Breach of Trust
Breach of trust
A trustee may be held personally liable for breach of his duties as trustee and breach of the terms of the trust deed or the will trust. The breach may happen without fault on the trustee’s part. It may be due to negligence in investment or non-investment of trust assets. It may arise from investments in unauthorised assets. The trustee may fail to distribute the assets in accordance with the trust instrument. He may fail to manage and supervise the trust assets in accordance with his obligations.
A trustee is not liable for breaches which preceded his appointment, unless he should have taken action to investigate and remediate them, at an earlier date. Where a trustee retires, he remains liable for breaches which occurred while he was trustee. He may be liable where he retires in order to facilitate a breach of trust by his fellow trustees.
Making Good Losses
Trustees may be obliged to make good the loss sustained to the trust assets, by reason of the breach of trust. If he makes an unauthorised profit, he is obliged to disgorge it, even if it did not cause loss to the trust. The trustee is generally liable for breaches which he has committed or to which he has been party. He is not automatically or vicariously liable for breaches by his fellow trustees. If his conduct amounts to wilful default or inactivity, in circumstances in which he ought to have taken action against his fellow trustees, he may be liable for this failure to act.
The trustee must account for unlawful profits to the trust. The equitable duty to account in this case requires disgorgement of assets or property improperly received.

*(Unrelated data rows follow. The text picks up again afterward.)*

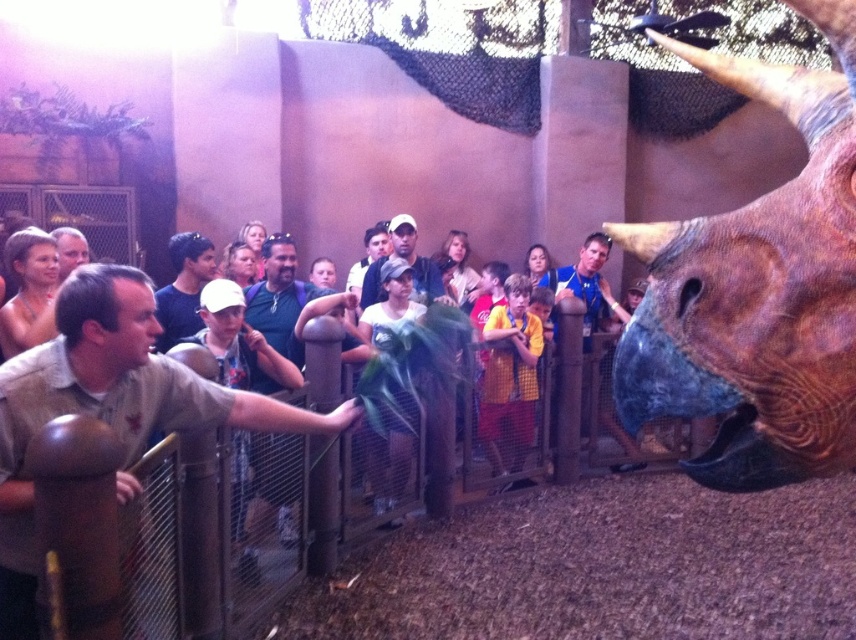 Question: Among these points, which one is farthest from the camera?

Choices:
 (A) (482, 392)
 (B) (813, 237)

Answer: (A)

Question: Which of these objects is positioned closest to the rustic brown horned head at right?

Choices:
 (A) light brown shirt at center
 (B) yellow shirt at center

Answer: (A)

Question: Estimate the real-world distances between objects in this image. Which object is closer to the rustic brown horned head at right?

Choices:
 (A) light brown shirt at center
 (B) yellow shirt at center

Answer: (A)

Question: Does light brown shirt at center appear on the right side of yellow shirt at center?

Choices:
 (A) no
 (B) yes

Answer: (A)

Question: Is rustic brown horned head at right below light brown shirt at center?

Choices:
 (A) yes
 (B) no

Answer: (B)

Question: Is light brown shirt at center positioned before yellow shirt at center?

Choices:
 (A) yes
 (B) no

Answer: (A)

It is dependent on loss on the part of the trust.
The trustee is obliged to make good loss to the trust assets, which have be caused by his breach of trust. A basic principle is that the trust should restore the trust to the position, in which it would have been, but for the breach. The loss must have been caused or facilitated by the trustee’s breach. The modern approach is that the loss is measured as at the date of the court-order/judgment.
The loss may be readily measurable where, for example, they have arisen by reason of investment in unauthorised asset. Where the trustee sells an authorised asset improperly, they may be obliged to account for the proceeds of sale or to repurchase the investment at its then value. Where trust assets are paid wrongfully, the trustees are obliged to pay the correct amount to the correct payee.
Indemnity and Contribution
Where more that one trustee is liable, each is usually jointly and severally liable. The trustee may seek contribution from the other trustees in this case, in accordance with the Civil Liability Act where he has paid more than his fair share of the liability. It may be so, even though the trustees are not to equally blameworthy. The trustee may be obliged to compensate the trust in full and be left to recover a share from his fellow trustees, if possible.
In some cases, a trustee may be entitled to an indemnity from his fellow trustees. When one trustee has acted fraudulently, his fellow trustees may be entitled to an indemnity for loss thereby occasioned. Similarly, if the default relates to one trustee’s area of expertise, the principle may apply. If one trustee is a dominant trustee, such as a professional trustee, he may be obliged to indemnify his fellow trustees against loss. This may also apply to active professional trustee, relative to a non-professional inactive trustee.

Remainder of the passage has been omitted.